Hi All ,
We have observed a peculiar case in which ignite shutdown gets stuck
indefinitely
We have deployed ignite 2 nodes in embedded mode.
1. On Node1 , some cache operations are performed which triggers
BinaryMetadata Transfer/sync up with other node
1. This wait is indefinite and there is no timeout here
2. As this is a cache put , one write lock also gets acquired.
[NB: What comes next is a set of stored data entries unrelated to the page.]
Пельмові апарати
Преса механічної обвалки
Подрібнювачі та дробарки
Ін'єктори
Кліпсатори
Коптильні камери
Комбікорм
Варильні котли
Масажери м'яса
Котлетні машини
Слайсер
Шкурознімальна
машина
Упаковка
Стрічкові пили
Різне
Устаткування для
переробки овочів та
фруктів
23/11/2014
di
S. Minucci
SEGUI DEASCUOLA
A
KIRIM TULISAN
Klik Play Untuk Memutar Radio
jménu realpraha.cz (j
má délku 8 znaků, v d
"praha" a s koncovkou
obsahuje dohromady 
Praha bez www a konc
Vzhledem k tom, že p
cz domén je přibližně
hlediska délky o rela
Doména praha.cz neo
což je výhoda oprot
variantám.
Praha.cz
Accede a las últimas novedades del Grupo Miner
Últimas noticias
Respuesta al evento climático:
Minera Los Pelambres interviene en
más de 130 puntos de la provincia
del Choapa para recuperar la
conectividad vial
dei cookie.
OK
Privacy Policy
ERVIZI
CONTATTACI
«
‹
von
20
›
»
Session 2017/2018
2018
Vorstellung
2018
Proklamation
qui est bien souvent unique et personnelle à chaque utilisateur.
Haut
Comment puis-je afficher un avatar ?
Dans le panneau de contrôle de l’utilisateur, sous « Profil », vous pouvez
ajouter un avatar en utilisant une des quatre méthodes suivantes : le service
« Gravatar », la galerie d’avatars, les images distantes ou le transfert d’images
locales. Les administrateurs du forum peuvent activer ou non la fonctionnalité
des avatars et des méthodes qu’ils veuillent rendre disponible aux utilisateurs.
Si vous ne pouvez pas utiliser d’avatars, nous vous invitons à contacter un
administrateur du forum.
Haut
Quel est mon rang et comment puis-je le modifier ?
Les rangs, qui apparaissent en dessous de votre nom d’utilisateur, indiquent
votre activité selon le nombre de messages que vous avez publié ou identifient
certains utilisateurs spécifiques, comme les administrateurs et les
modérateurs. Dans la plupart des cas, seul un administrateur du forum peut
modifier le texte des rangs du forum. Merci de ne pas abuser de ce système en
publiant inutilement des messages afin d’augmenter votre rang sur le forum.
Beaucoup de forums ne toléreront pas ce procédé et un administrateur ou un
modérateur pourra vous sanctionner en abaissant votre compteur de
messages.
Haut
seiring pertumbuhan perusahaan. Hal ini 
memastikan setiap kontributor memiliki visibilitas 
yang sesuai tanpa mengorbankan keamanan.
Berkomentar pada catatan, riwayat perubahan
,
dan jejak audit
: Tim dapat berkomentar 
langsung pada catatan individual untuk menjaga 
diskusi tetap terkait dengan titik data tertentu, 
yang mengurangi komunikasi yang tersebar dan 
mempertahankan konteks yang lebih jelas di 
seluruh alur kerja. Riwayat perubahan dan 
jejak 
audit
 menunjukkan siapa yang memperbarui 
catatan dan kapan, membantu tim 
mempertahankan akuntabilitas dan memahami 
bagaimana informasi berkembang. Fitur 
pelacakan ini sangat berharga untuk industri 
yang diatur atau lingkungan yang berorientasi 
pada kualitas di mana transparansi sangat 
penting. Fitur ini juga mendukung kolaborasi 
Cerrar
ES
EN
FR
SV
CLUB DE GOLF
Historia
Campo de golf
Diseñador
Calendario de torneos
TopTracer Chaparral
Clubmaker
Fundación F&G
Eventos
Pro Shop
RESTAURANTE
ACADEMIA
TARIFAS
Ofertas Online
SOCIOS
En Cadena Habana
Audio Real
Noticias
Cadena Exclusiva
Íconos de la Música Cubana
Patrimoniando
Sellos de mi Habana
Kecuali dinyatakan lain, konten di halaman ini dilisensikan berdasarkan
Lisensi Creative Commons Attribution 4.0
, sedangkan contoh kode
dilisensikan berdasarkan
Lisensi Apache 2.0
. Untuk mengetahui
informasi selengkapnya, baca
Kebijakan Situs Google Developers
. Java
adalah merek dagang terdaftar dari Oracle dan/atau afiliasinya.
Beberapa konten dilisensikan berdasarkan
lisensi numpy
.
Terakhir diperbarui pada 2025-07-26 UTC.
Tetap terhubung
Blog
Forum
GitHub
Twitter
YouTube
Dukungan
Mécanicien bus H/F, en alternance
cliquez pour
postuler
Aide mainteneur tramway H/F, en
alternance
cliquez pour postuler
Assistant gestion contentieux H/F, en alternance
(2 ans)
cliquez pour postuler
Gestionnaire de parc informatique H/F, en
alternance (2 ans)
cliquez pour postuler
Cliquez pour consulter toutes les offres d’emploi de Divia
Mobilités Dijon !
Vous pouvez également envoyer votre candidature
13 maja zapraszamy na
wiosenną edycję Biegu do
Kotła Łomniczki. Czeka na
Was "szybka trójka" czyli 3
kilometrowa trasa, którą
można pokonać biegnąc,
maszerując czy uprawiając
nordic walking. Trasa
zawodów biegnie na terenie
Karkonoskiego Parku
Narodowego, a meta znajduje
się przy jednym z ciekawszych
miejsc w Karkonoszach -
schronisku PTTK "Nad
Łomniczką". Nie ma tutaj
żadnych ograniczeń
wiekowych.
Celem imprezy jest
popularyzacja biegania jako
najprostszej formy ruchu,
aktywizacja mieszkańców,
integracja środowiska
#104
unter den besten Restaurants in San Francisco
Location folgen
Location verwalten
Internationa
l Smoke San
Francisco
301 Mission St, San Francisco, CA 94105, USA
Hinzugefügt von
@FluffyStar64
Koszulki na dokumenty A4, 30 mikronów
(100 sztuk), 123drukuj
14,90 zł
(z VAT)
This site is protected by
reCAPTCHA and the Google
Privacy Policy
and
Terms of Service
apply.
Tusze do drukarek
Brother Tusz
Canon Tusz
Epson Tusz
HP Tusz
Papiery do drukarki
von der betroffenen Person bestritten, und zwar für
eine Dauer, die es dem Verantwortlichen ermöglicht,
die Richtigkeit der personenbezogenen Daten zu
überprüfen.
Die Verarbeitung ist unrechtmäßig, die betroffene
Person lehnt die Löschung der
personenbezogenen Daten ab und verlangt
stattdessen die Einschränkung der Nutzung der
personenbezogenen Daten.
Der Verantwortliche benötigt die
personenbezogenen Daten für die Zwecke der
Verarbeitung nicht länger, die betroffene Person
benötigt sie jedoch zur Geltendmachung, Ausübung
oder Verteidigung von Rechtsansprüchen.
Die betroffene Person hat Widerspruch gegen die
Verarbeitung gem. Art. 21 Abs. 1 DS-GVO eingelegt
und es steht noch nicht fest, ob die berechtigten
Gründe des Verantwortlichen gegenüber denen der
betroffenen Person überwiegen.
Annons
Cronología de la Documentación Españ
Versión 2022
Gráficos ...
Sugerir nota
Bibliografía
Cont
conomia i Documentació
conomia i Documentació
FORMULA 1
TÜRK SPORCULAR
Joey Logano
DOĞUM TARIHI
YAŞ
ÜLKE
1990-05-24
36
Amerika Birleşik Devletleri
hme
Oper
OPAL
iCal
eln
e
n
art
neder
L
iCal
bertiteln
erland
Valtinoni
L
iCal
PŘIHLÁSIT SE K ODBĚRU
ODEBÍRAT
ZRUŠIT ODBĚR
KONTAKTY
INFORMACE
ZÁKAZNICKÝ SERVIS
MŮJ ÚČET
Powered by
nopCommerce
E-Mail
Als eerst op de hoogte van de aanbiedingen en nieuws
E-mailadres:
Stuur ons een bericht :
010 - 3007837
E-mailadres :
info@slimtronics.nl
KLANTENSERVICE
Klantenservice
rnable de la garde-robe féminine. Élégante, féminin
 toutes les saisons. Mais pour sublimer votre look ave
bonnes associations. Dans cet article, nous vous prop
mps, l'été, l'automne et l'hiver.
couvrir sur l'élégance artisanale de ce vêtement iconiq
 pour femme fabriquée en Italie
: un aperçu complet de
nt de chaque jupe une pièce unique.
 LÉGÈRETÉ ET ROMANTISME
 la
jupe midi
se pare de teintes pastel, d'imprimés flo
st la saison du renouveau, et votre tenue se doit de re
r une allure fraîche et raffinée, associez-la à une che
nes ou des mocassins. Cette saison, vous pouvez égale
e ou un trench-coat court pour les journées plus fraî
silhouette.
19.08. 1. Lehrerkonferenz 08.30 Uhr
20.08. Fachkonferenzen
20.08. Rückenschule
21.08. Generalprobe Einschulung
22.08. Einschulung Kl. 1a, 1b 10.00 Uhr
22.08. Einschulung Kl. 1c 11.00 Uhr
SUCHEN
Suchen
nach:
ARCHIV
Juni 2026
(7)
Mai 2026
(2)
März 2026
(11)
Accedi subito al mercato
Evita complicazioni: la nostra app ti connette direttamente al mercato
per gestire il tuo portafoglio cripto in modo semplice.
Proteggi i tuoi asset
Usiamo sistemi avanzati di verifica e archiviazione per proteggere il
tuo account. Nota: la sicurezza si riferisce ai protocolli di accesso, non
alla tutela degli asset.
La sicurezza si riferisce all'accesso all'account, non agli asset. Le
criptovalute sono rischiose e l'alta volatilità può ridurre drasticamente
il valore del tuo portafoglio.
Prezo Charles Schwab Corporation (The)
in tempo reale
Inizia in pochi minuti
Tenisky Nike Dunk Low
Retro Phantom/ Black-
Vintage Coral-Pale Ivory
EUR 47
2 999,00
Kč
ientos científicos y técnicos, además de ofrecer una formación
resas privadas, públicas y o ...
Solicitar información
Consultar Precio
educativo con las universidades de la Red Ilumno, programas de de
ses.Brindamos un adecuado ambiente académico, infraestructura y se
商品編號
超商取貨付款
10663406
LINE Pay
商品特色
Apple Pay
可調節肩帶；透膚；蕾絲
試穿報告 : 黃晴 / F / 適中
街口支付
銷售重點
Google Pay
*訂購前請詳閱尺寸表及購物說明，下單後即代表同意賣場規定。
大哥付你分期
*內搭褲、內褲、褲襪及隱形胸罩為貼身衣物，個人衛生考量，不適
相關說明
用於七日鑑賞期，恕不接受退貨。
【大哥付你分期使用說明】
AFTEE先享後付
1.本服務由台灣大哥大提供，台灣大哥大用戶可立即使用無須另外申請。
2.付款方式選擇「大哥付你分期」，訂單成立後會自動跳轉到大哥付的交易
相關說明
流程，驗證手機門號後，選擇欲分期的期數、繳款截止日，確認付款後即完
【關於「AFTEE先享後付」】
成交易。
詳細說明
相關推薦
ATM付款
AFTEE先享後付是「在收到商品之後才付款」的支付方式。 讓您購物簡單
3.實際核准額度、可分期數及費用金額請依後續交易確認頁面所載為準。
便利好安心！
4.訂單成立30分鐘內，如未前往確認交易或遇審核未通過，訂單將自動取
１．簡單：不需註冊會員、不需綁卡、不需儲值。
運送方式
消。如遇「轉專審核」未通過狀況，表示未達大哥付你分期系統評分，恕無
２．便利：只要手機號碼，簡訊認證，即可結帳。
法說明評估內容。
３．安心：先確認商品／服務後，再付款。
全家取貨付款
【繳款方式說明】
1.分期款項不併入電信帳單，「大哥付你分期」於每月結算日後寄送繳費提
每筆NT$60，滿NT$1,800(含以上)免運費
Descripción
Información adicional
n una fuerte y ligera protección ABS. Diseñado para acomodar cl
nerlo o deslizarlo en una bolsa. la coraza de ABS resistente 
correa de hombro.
2. As node1 is waiting for response from node2 , Node1 gets segmented
and loses connectivity with node2
1. Due to this , Node1 never gets expected response from node2 and
does not come out of the waiting
3. On node segmentation , we are closing Ignite , but as some thread are
still performing cache operation and are stuck at binary metadata transfer
, Ignite is not able to close
1. Ignite close is waiting for the write lock acquired in step 1 to
get released ,which will not happen in this case.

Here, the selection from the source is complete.